Mike Bracco

Product at JibJab. Technology. Startups. UX. Design. Minimalist. NH Native. Boston Sports.

Los Angeles, CA
My Advice to a Friend Who is Thinking about Starting a Fitness/Workout Related Site

My Advice to a Friend Who is Thinking about Starting a Fitness/Workout Related Site


Recently a friend of mine contacted me and asked for advice regarding a fitness and workout website he was thinking about starting. Instead of privately responding to him I thought I would publish my thoughts here. I'm sure there would be more info and advice I could provide if I was intimately familiar with the market and the players in it, but here were my thoughts and what I would do If I was going to build a fitness workout site online: 

1. Tie into Facebook and Twitter
Leverage the social graph users have already established.

  • Allowing users to create an account via their Facebook credentials would allow all (or some - not familiar with Facebook API) of their profile info to be "sucked into" the fitness site without having them to enter it. Account fatigue is a major cause of people not joining sites online and this would serve to avoid that.
  • Having users' Facebook accounts tied to their account on the fitness site would allow easy publishing of user activity on your site back to Facebook - this would increase the chances of the site going viral as friends of users would see their activity/workouts from the fitness site. This is KEY because it allows for passive sharing. A user simply selects their activity from the fitness site to be published on Facebook and then never has to do anything ever again.
  • A great example of a 3rd party site tying into Facebook to provide their service is Thread - it's basically a dating site that uses your social graph on Facebook to hook you up with friends of friends.

2. Mobile Application
You have to have an iPhone and Android app. Mobile is huge and you want users to be able to interact with your site on the go or while at the gym.

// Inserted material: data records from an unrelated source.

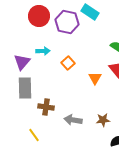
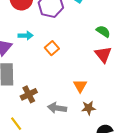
orange triangle: (95, 78) -> (80, 86), moved
brown cross: (46, 107) -> (29, 94), turned -35

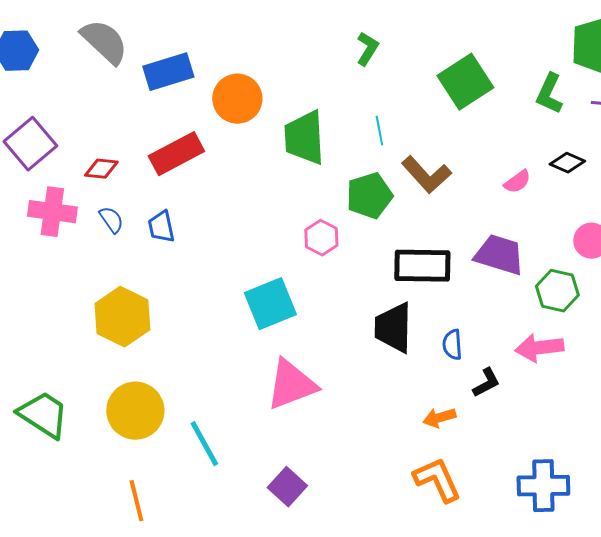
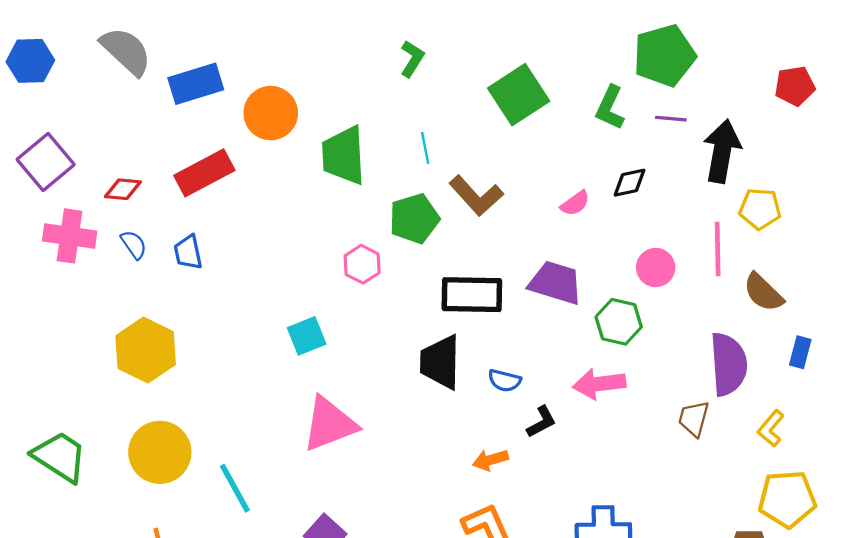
black diamond: (567, 163) -> (630, 183), turned -36
cyan square: (270, 304) -> (307, 336), size x0.7
blue semicircle: (452, 345) -> (505, 381), turned -72

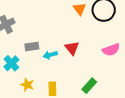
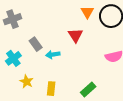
gray rectangle: (32, 47) -> (36, 44), turned 56
red triangle: (72, 48) -> (75, 35), moved

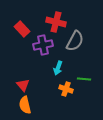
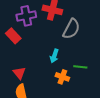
red rectangle: (22, 29) -> (13, 36), moved
purple cross: (43, 45) -> (26, 16), moved

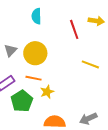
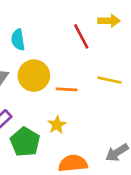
cyan semicircle: (36, 16) -> (18, 40), moved
orange line: (33, 78) -> (67, 89), moved

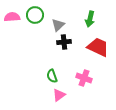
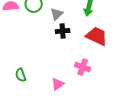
green semicircle: (52, 76) -> (21, 75), moved

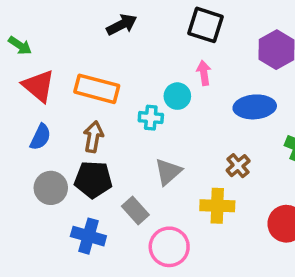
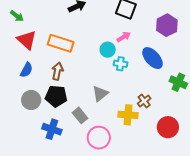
pink arrow: (204, 73) -> (124, 37), turned 64
blue ellipse: (255, 107) -> (152, 58), turned 50
cyan cross: (151, 118) -> (120, 64), moved
brown cross: (238, 166) -> (144, 101), moved

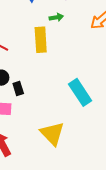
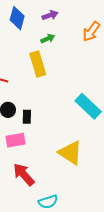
black rectangle: (18, 88) -> (27, 117), turned 32

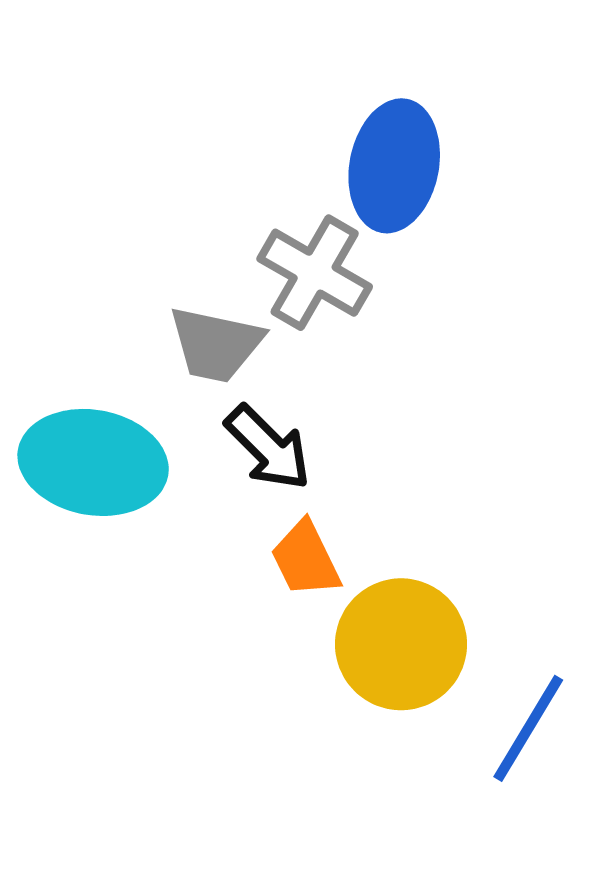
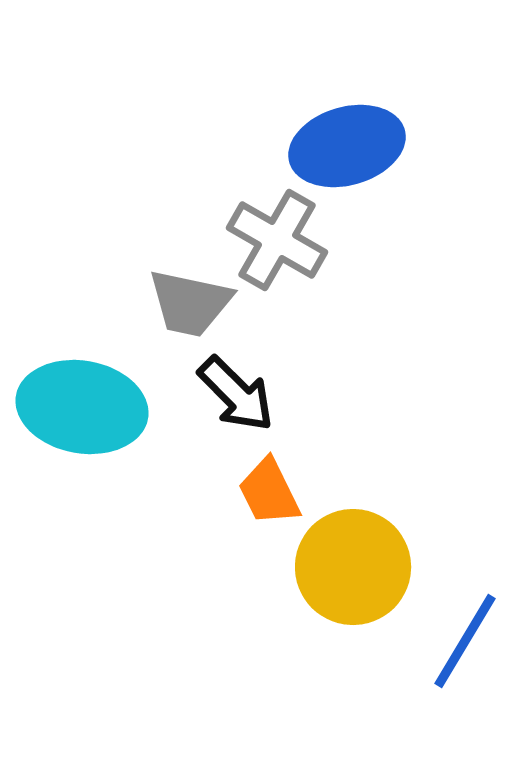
blue ellipse: (394, 166) -> (347, 146), turned 63

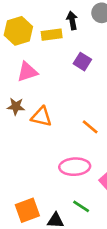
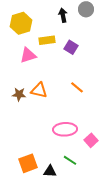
yellow rectangle: (52, 35) -> (47, 40), moved
brown star: (16, 106) -> (19, 94), moved
orange line: (90, 127) -> (77, 87), moved

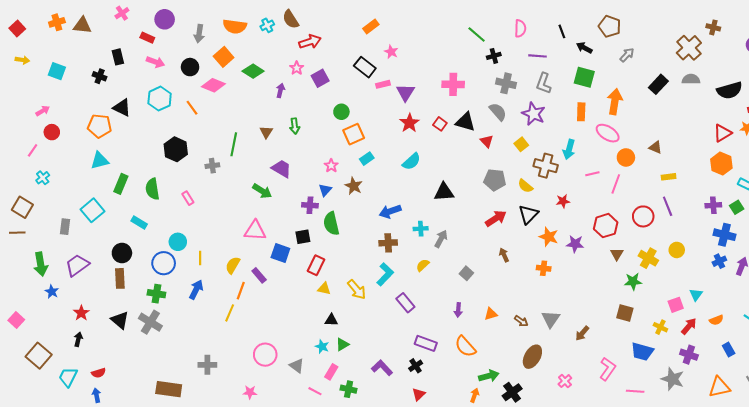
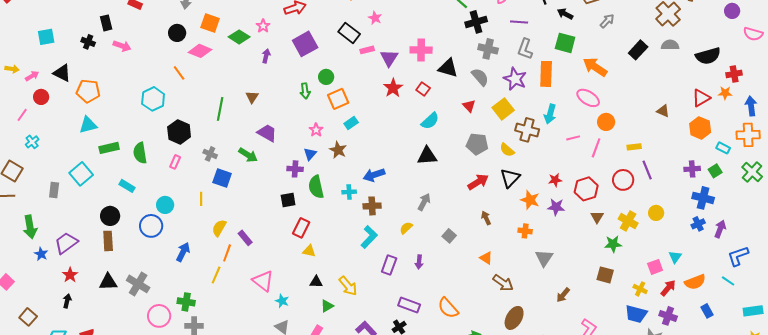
black cross: (494, 56) -> (476, 22), size x1.5
orange square: (224, 57) -> (210, 23), turned -30
yellow arrow: (22, 60) -> (12, 69), moved
pink arrow: (155, 62) -> (122, 46), moved
pink star: (297, 68) -> (263, 26), moved
cyan square: (57, 71) -> (46, 37), turned -30
purple square: (320, 78) -> (305, 44), size x1.4
pink cross: (453, 84) -> (421, 50), moved
cyan hexagon: (160, 99) -> (153, 99), moved
orange arrow: (615, 102) -> (595, 67), turned -65
black triangle: (122, 108) -> (62, 73), moved
orange rectangle: (581, 112) -> (546, 74), moved, size x1.4
black triangle: (465, 122) -> (448, 68), moved
green arrow: (295, 126) -> (305, 91), moved
yellow square: (521, 144) -> (503, 109), size x1.5
brown triangle: (655, 147) -> (663, 111), moved
black hexagon: (176, 149) -> (179, 132), moved
cyan semicircle: (412, 162) -> (430, 121), moved
gray cross: (212, 166) -> (210, 154), moved, turned 32
yellow rectangle: (669, 177) -> (634, 147), moved
green rectangle: (121, 184) -> (109, 148), turned 54
pink rectangle: (188, 198) -> (175, 162), turned 56
red star: (563, 201) -> (555, 180), moved
cyan cross: (421, 229) -> (349, 192), moved
pink triangle: (255, 231) -> (263, 281), moved, turned 35
blue square: (280, 253) -> (222, 178), moved
yellow line: (200, 258) -> (201, 199), moved
purple trapezoid: (77, 265) -> (66, 243), moved
yellow arrow: (357, 290) -> (348, 286), moved
green cross: (156, 294) -> (186, 302), moved
purple rectangle: (405, 303) -> (389, 265), turned 60
purple arrow: (458, 310) -> (419, 262), moved
orange triangle: (491, 314) -> (486, 258), moved, turned 48
gray triangle: (551, 319) -> (544, 258), moved
black triangle: (120, 320) -> (108, 282), turned -42
orange semicircle: (716, 320) -> (695, 282), size x1.5
brown arrow: (521, 321) -> (503, 283), size x1.5
cyan star: (322, 346) -> (282, 301), moved
blue trapezoid: (642, 352) -> (636, 314), moved
pink circle: (265, 355) -> (159, 316), moved
brown square: (39, 356) -> (28, 317), size x0.7

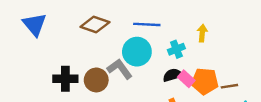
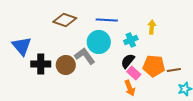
blue triangle: (35, 24) -> (22, 46), moved
black semicircle: (173, 75) -> (128, 61), turned -35
pink rectangle: (186, 79) -> (134, 73), moved

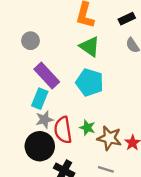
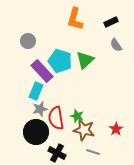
green triangle: (90, 46) -> (85, 60), moved, turned 42
cyan pentagon: (90, 82) -> (60, 61), moved
brown star: (109, 138) -> (84, 130), moved

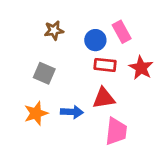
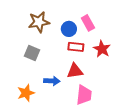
brown star: (54, 30) -> (39, 22), size x1.5
orange star: (36, 113) -> (26, 93), moved

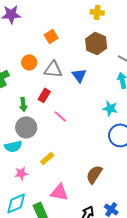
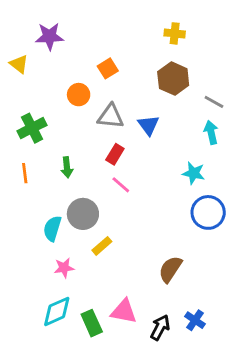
orange circle: (29, 62) -> (79, 95), moved
red rectangle: (44, 95) -> (115, 154), moved
gray circle: (26, 127) -> (83, 214), moved
cyan semicircle: (13, 146) -> (52, 228), turned 120
pink triangle: (59, 192) -> (124, 311), moved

  • I would build an app that allows a user to view and document their workout routine within the app. A user could then easily publish or share their results right after they finish working out.
  • A great example of a health and fitness site that utilizes mobile apps is the DailyBurn - they have both a bar-code scanning app that allows a user to scan what they eat and then sync the data and caloric totals to their DailyBurn account as well as a DailyBurn app which is a mobile version of the website.

3. Gym/Location Check in
Location based social networking is starting to be a really big deal. The two major players in this space are Foursquare and Gowalla and you want to leverage them in your mobile app.

  • The mobile app for the fitness site should tie into these services (using their API) and allow users to check in at the gym. This would provide accountability for users regarding their workout schedules. I might even require a check in before a user could view their workout on the mobile application.

4. Social Gaming
Social gaming is a huge trend right now. The location based social networks above as well as many Facebook games are creating very addicting social games that get users into their service and then keep them active.

  • Having rewards and some sort of gaming related to weight accomplishments or workout completions will ensure users keep on using the site.
  • I highly recommend checking out this great interview by Andrew Warner of Amy Jo Kim where they talk about social game mechanics.

5. Leverage Data Collection Capabilities of Other Devices
The most difficult part of many fitness and health sites is the discipline it takes of the user to consistently document and input their food consumption or workout data into the website.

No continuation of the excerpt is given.